Mike Arundale, who works near the intersection, said he often sees drivers speed up Newbury to make the traffic light, as if they’re already entering the turnpike at the on-ramp across Mass. Ave.

“Sometimes you’ll see cars try to make the green light that they’ll see from the other block, and they’ll go 60 miles an hour down Newbury Street,” Arundale said outside the shop where he works.

Among the fatalities in 2018 was that of a 3-year-old boy in South Boston last summer who was struck when a van hit another car and jumped the curb. His 4-year-old sister was also injured.

Long infamous for its drivers, Boston earned a somewhat notorious designation earlier this year from national transportation data firm Inrix, which ranked the city’s rush hour traffic as the worst in the country.


The data also showed that not a single cyclist was killed in 2018, compared to two the previous year, and one in 2016. But there already has been a cyclist death this year. Paula Sharaga was killed in February in a collision with a cement truck at the intersection of Brookline Avenue and Park Drive.

In 2015, the same year a cyclist was struck by a truck and killed at a notorious Back Bay intersection, Walsh enrolled Boston in the so-called Vision Zero movement, to improve roadway safety and radically reduce accidents involving injuries. Since then, the city has spent millions on Vision Zero and other transportation-related safety measures. In his city budget proposal for fiscal year 2020, Walsh would put $2 million toward bike infrastructure and $4 million toward sidewalk improvements and other programs meant to make the city more walkable.

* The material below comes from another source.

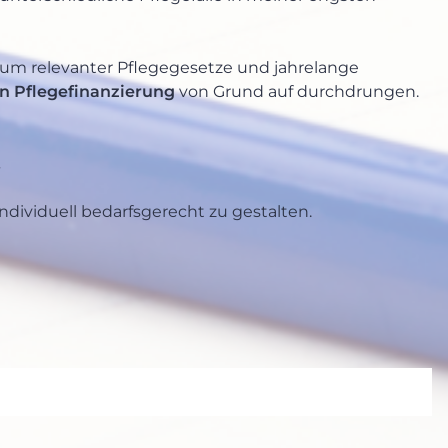
um relevanter Pflegegesetze und jahrelange
n Pflegefinanzierung
von Grund auf durchdrungen.
.
ndividuell bedarfsgerecht zu gestalten.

Most notably, Boston lowered its speed limit to 25 miles per hour, from 30 miles per hour, in 2017 on city roads, and city officials are considering lowering it even more, to 20 miles per hour. A pilot program, Neighborhood Slow Streets, is underway in several sections of the city to test the 20-mil-per-hour limit.

But Campbell said Boston needs to do more than curb speed limits, and called for adding more speed humps on roads, adding to police enforcement and targeting police on hot spots for accidents, building out more infrastructure for cyclists, and encouraging people to take public transportation.


Other communities are going even further. In Cambridge, officials this month required permanent protected cycling lanes be installed on many of the city’s major through streets when they are scheduled for major road work.

“I think a lot of the conversation for a period of time was focusing on just lowering the speed limit,” Campbell said. “That means nothing unless you’re also changing the infrastructure of the streets.”